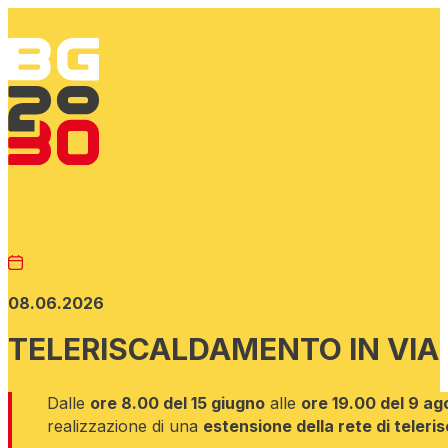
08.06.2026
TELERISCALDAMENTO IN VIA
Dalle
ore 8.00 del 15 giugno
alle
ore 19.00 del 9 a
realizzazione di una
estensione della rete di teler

━━━

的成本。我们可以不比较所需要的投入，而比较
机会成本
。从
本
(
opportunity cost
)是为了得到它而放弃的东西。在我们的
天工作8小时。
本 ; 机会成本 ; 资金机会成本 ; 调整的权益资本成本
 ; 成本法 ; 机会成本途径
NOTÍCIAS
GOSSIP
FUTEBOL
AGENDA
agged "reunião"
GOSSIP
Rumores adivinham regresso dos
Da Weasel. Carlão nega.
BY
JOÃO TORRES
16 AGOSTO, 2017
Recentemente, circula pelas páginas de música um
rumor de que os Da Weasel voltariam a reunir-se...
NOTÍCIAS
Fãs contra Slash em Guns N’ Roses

━━━

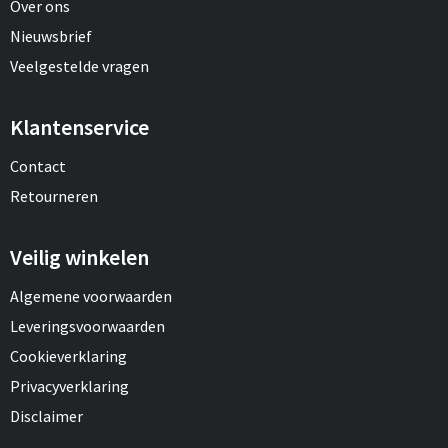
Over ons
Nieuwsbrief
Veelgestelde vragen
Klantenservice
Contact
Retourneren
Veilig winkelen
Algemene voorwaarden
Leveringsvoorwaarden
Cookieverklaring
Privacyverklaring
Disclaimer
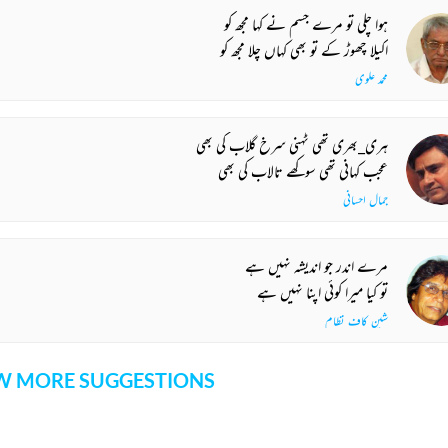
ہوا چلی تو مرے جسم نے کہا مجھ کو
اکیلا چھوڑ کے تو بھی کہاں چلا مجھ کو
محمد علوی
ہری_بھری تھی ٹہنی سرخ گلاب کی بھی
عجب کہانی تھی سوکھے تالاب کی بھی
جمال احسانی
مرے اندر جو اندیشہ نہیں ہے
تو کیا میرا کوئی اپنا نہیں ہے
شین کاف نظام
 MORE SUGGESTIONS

━━━

Copy the entries above exactly, but only from the line holding "16 AGOSTO, 2017" through the line holding "Fãs contra Slash em Guns N’ Roses", both included.

* **Result of the task**
16 AGOSTO, 2017
Recentemente, circula pelas páginas de música um
rumor de que os Da Weasel voltariam a reunir-se...
NOTÍCIAS
Fãs contra Slash em Guns N’ Roses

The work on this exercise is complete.